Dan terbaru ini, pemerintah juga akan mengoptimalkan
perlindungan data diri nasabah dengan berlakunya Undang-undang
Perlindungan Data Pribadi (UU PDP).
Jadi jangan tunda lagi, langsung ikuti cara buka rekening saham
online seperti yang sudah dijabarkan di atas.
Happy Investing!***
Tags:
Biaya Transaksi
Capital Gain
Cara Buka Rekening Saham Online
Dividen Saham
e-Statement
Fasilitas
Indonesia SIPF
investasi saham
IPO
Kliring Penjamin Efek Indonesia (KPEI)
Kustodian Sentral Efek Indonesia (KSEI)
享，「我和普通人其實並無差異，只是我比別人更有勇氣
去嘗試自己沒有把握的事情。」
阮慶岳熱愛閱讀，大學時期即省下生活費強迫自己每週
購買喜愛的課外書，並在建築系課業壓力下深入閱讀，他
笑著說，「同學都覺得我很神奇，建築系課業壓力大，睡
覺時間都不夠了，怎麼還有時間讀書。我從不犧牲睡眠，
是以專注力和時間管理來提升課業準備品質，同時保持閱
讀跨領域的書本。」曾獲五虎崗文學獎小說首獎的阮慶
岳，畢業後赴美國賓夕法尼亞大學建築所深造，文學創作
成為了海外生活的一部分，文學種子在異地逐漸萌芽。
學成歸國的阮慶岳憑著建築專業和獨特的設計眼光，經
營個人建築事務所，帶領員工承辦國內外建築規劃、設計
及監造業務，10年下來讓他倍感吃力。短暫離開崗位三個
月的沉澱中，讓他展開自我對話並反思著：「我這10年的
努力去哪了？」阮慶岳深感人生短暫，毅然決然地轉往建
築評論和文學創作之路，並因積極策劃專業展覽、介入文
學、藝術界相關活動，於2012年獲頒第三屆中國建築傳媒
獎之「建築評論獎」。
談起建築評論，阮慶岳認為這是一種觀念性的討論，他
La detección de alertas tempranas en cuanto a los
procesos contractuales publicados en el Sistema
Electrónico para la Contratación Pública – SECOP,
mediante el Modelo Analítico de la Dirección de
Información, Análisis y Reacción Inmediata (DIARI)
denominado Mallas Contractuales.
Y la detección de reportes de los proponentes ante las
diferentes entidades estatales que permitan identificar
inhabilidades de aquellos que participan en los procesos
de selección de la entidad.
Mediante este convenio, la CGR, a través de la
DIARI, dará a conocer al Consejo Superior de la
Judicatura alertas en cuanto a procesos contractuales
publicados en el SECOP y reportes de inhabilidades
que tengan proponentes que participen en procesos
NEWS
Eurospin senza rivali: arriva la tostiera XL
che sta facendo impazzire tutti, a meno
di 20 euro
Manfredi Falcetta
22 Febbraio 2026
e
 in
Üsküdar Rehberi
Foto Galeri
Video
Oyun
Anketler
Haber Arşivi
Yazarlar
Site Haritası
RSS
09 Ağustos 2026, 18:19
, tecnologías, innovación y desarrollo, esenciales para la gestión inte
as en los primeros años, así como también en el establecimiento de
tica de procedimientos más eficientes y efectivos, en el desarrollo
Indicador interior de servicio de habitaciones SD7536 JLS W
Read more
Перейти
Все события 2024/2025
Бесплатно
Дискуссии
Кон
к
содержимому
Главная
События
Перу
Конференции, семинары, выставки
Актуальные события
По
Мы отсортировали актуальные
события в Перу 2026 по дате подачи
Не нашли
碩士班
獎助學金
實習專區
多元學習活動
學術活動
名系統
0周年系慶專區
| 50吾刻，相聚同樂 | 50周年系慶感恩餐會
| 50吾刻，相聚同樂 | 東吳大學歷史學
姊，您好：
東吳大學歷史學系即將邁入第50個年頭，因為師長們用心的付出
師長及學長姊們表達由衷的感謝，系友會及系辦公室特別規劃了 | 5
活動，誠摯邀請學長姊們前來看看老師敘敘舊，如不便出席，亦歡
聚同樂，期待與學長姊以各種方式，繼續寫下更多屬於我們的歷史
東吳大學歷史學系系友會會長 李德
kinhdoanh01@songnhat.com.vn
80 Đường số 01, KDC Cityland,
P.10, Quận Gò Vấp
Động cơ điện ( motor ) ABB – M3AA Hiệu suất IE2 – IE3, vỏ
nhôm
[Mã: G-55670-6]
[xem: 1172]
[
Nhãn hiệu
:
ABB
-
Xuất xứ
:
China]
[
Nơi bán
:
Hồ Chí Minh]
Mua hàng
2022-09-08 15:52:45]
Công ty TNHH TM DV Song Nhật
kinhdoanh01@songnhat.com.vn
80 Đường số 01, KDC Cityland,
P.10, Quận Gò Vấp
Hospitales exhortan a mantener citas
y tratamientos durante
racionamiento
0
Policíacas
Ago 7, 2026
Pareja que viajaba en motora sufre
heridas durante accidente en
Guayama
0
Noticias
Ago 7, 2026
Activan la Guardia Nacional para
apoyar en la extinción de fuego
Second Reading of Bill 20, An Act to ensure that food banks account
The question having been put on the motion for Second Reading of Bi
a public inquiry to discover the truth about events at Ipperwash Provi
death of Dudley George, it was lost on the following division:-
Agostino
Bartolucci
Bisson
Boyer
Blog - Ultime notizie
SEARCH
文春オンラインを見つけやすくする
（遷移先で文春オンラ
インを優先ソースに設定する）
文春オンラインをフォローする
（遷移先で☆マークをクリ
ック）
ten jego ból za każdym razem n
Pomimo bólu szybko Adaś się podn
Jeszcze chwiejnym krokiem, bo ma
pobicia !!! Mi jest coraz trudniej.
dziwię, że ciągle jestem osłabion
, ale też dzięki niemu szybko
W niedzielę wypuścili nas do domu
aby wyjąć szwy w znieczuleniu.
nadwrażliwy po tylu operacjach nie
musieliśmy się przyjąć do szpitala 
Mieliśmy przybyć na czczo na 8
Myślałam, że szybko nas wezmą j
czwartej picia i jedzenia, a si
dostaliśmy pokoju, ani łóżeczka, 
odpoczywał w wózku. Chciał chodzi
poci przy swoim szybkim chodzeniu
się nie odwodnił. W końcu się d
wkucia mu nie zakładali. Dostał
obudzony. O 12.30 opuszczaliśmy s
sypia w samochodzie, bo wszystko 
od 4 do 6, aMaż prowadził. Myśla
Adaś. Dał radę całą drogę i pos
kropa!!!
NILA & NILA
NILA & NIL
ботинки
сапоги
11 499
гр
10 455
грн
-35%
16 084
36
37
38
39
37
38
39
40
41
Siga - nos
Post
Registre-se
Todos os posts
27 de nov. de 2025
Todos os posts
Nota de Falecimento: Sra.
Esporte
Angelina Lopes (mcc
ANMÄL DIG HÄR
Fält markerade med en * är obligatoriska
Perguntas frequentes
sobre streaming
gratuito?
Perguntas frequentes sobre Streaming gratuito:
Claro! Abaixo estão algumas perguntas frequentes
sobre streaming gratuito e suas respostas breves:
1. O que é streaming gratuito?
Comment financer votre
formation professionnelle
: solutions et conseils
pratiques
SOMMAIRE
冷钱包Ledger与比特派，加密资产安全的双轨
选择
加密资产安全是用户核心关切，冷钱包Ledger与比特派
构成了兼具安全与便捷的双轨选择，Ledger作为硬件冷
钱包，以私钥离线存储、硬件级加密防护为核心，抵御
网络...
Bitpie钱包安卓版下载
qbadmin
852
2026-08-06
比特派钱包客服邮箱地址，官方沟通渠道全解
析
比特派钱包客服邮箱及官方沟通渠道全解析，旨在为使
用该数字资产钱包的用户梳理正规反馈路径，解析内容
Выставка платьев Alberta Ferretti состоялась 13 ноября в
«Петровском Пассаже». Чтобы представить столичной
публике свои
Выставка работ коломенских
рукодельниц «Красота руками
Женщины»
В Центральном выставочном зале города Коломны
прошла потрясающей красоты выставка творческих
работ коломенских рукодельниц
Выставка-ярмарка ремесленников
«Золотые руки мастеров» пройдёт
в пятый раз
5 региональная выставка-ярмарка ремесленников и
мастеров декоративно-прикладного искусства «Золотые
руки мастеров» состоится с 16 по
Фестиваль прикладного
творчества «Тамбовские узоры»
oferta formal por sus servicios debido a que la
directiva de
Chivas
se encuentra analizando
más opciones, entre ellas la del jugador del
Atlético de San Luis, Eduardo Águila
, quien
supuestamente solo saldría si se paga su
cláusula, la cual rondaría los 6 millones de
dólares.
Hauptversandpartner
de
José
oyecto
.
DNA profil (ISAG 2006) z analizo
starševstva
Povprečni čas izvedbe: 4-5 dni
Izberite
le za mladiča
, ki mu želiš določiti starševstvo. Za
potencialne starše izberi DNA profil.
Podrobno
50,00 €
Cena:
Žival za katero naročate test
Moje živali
*-*-*
## To do
Retype exactly the lines of the data above that fall between the line with "Jeszcze chwiejnym krokiem, bo ma" and the line with "wkucia mu nie zakładali. Dostał", inclusive, and add nothing.

## Result
Jeszcze chwiejnym krokiem, bo ma
pobicia !!! Mi jest coraz trudniej.
dziwię, że ciągle jestem osłabion
, ale też dzięki niemu szybko
W niedzielę wypuścili nas do domu
aby wyjąć szwy w znieczuleniu.
nadwrażliwy po tylu operacjach nie
musieliśmy się przyjąć do szpitala 
Mieliśmy przybyć na czczo na 8
Myślałam, że szybko nas wezmą j
czwartej picia i jedzenia, a si
dostaliśmy pokoju, ani łóżeczka, 
odpoczywał w wózku. Chciał chodzi
poci przy swoim szybkim chodzeniu
się nie odwodnił. W końcu się d
wkucia mu nie zakładali. Dostał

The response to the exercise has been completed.